When dealing with separation under logistic regression, you had better choose your prior distribution carefully--your choice will (most likely) affect your inferences. To see how, just look at the differences in the posterior summaries from this real data set using four different, but plausible, prior distributions. Note that Jeffreys' prior and the Cauchy(2.5) prior are two defaults recommended in the literature, yet the 90% credible interval for the latter is more than twice as wide as the former and the posterior mean is almost twice as large.

And here is the abstract:

When facing small numbers of observations or rare events, political scientists often encounter separation, in which explanatory variables perfectly predict binary events or non-events. In this situation, maximum likelihood provides implausible estimates and the researcher might want incorporate some form of prior information into the model. The most sophisticated research uses Jeffreys’ invariant prior to stabilize the estimates. While Jeffreys’ prior has the advantage of being automatic, I show that it often provides too much prior information, producing smaller point estimates and narrower confidence intervals than even highly skeptical priors.

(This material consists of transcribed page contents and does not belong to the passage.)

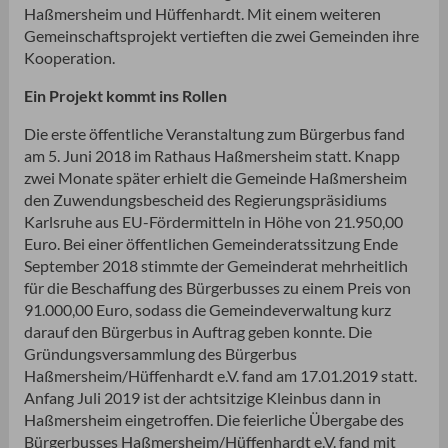
Haßmersheim und Hüffenhardt. Mit einem weiteren
Gemeinschaftsprojekt vertieften die zwei Gemeinden ihre
Kooperation.
Ein Projekt kommt ins Rollen
Die erste öffentliche Veranstaltung zum Bürgerbus fand
am 5. Juni 2018 im Rathaus Haßmersheim statt. Knapp
zwei Monate später erhielt die Gemeinde Haßmersheim
den Zuwendungsbescheid des Regierungspräsidiums
Karlsruhe aus EU-Fördermitteln in Höhe von 21.950,00
Euro. Bei einer öffentlichen Gemeinderatssitzung Ende
September 2018 stimmte der Gemeinderat mehrheitlich
für die Beschaffung des Bürgerbusses zu einem Preis von
91.000,00 Euro, sodass die Gemeindeverwaltung kurz
darauf den Bürgerbus in Auftrag geben konnte. Die
Gründungsversammlung des Bürgerbus
Haßmersheim/Hüffenhardt e.V. fand am 17.01.2019 statt.
Anfang Juli 2019 ist der achtsitzige Kleinbus dann in
Haßmersheim eingetroffen. Die feierliche Übergabe des
Bürgerbusses Haßmersheim/Hüffenhardt e.V. fand mit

To help researchers assess the amount of information injected by the prior distribution, I introduce the concept of a partial prior distribution and develop the tools required to compute the partial prior distribution of quantities of interest, estimate the subsequent model, and summarize the results.

If you have any comments or suggestions, please open an issue or just e-mail me.

To replicate the results, you simply need to run the file do-all.R. For ease-of-use, you may wish to set the number of MCMC simulations (and the length of the burnin) to small values. To replicate the results in the paper, you will need to change the n_sims and n_burnin arguments in the file do-all.R to large values, such as 200,000 and 50,000, respectively.